The second human study was a randomised, double blind, parallel intervention on seasonal skin xerosis with the food that is the subject of the claim. The study participants were women aged 40 60 y. Duration of the study was 30 weeks. The first 15 weeks took place in the summer season whereas the second 15 weeks took place in the winter season. A total of 155 subjects were included in the study, 105 in the active group and 50 in the control group. The mean Global Skin Score (GSS) was measured as the primary endpoint on four different skin areas and was assessed at four time-points: at start of summer, at the end of summer, at the beginning of winter and at the end of winter. There were no significant differences in baseline adjusted mean GSS between treatment and control at any time point. When the mean GSS was subdivided into sub-scores for face, hands, fore-arms, and legs, the only baseline adjusted significant differences for the treatment group compared with placebo were on the leg at the end of the winter period compared to the beginning of the study and compared to the beginning of the winter period. The other 14 comparisons of interest were not significantly different in the treatment group compared with control. Other endpoints included skin dryness using the l’Oreal Atlas, squamometry, the pruritus score and several other self assessment skin parameters. A total of 140 such comparisons of interest were statistically tested by analysis of covariance. A total of eight of these comparisons (six of which were self assessments by the participants) were significantly different in the treatment group compared with control. The Panel notes that there were no significant differences between the treatment and the control group in the primary outcome (Global Skin Score) at any time point and that almost all of the secondary endpoint analysis presented supports the lack of effect observed in the primary analysis. The Panel concludes that these findings indicate that the intake of a combination of blackcurrant seed oil, fish oil, lycopene, and vitamins C and E did not result in improvement in skin dryness in this study.

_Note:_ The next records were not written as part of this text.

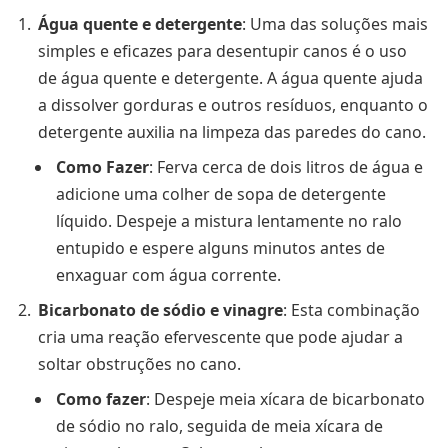
Água quente e detergente
: Uma das soluções mais
simples e eficazes para desentupir canos é o uso
de água quente e detergente. A água quente ajuda
a dissolver gorduras e outros resíduos, enquanto o
detergente auxilia na limpeza das paredes do cano.
Como Fazer
: Ferva cerca de dois litros de água e
adicione uma colher de sopa de detergente
líquido. Despeje a mistura lentamente no ralo
entupido e espere alguns minutos antes de
enxaguar com água corrente.
Bicarbonato de sódio e vinagre
: Esta combinação
cria uma reação efervescente que pode ajudar a
soltar obstruções no cano.
Como fazer
: Despeje meia xícara de bicarbonato
de sódio no ralo, seguida de meia xícara de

In weighing the evidence, the Panel took into account that two studies on the effect of the food that is the subject of the claim and that used appropriate outcomes did not result in a significant improvement in skin dryness.

The Panel concludes that a cause and effect relationship has not been established between the intake of a combination of blackcurrant seed oil, fish oil, lycopene, and vitamins C and E and improving dry skin conditions.

Keywords

Blackcurrant seed oil, fish oil, polyunsaturated fatty acids, lycopene, vitamin C, vitamin E, dry skin, health claims.